April 1 to 8: Motion graphics and video editing hell
I track the voiceover. I spend time in motion graphics hell, aka After Effects. And I edit the video together in Premiere. I source music, sound effects, and some stock footage. (This is notably harder outside of a big newsroom.)
I was super busy, so I didn’t do a great job documenting this.
April 9: Publication
Publication date.
The video was the last thing out the door. I need to figure out a better process for producing an interactive piece and a video piece at the same time.
Final thoughts
The piece published this morning. I have no idea whether it’s good. This is how I usually feel about my pieces.
As for how long this took: It was at least two days a week for about three months.
When I think back on the last few months, I think this process had more twists and turns than most projects because I didn’t want to confront that I didn’t have a clear story. This is partially because I started with one focus and pivoted halfway through. But it’s also because there were parts of this project that were technically difficult or time-consuming, and I was more worried about those things than actually figuring out the story. It’s something I tell warn my students about constantly. But I didn’t heed my own advice.

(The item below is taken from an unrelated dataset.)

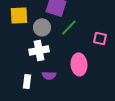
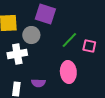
green line: (69, 27) -> (69, 40), moved
white cross: (39, 50) -> (17, 54), moved

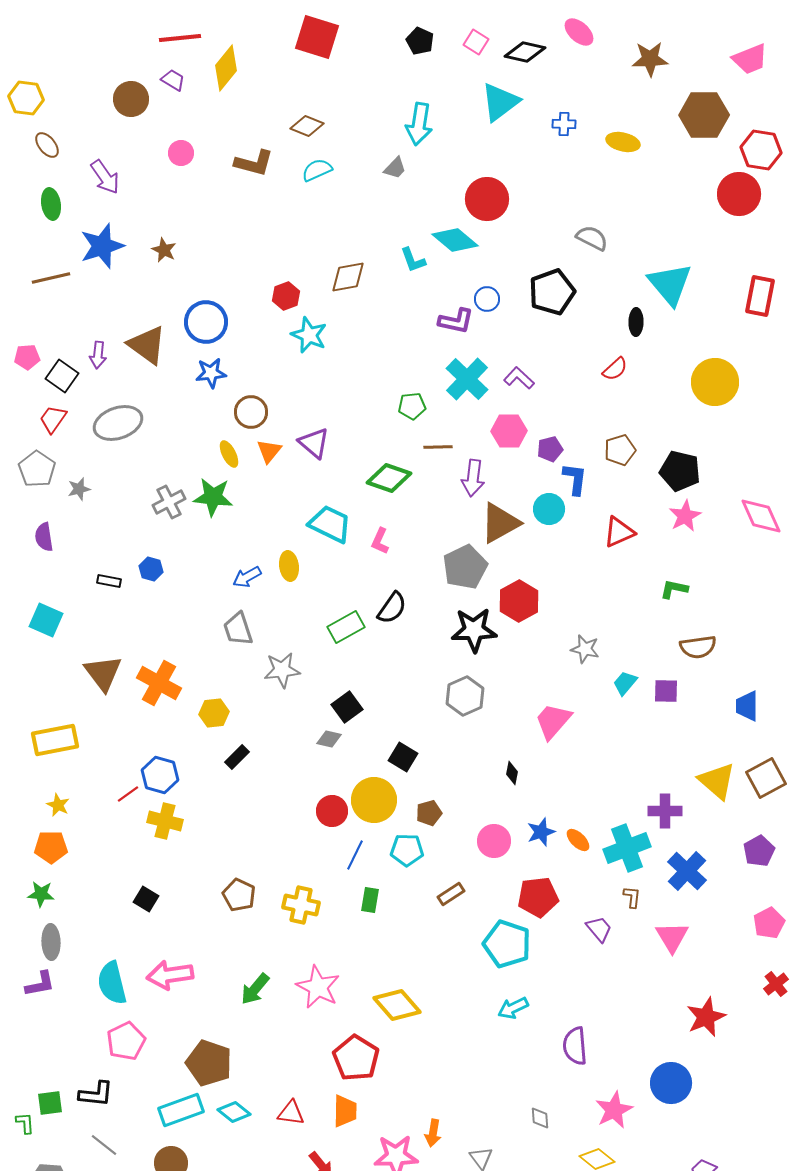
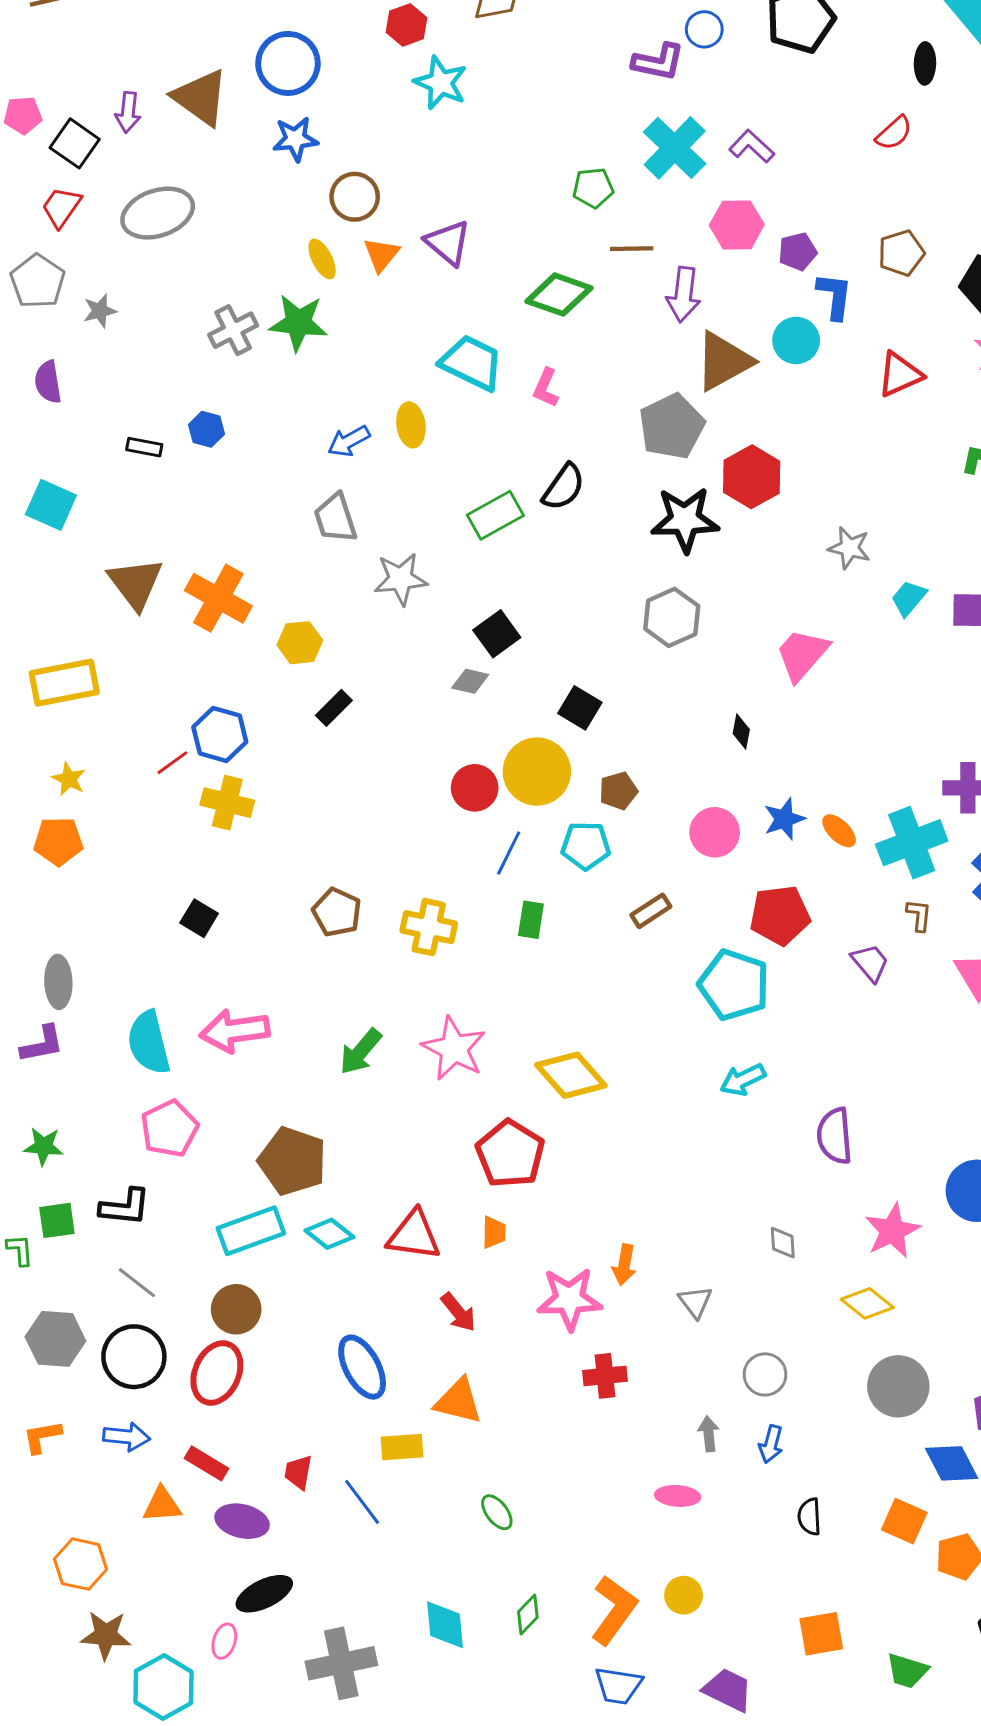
green star: (41, 894) -> (44, 1146), moved
orange trapezoid: (345, 1111) -> (494, 1232), size x0.7
red triangle: (291, 1113) -> (414, 1235), size x1.4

That said, I try not to be too prescription about “process.” We all have different ways of working and, more importantly, different ways of thinking through our ideas. Over time, we go through bumps, we hear from smart people, and we refine and improve our process.
Thanks for reading and subscribing. I really appreciate it.
This was cool to see! Your process is really interesting. Glad you landed on following "Alex" — that really carries the reader through the whole thing.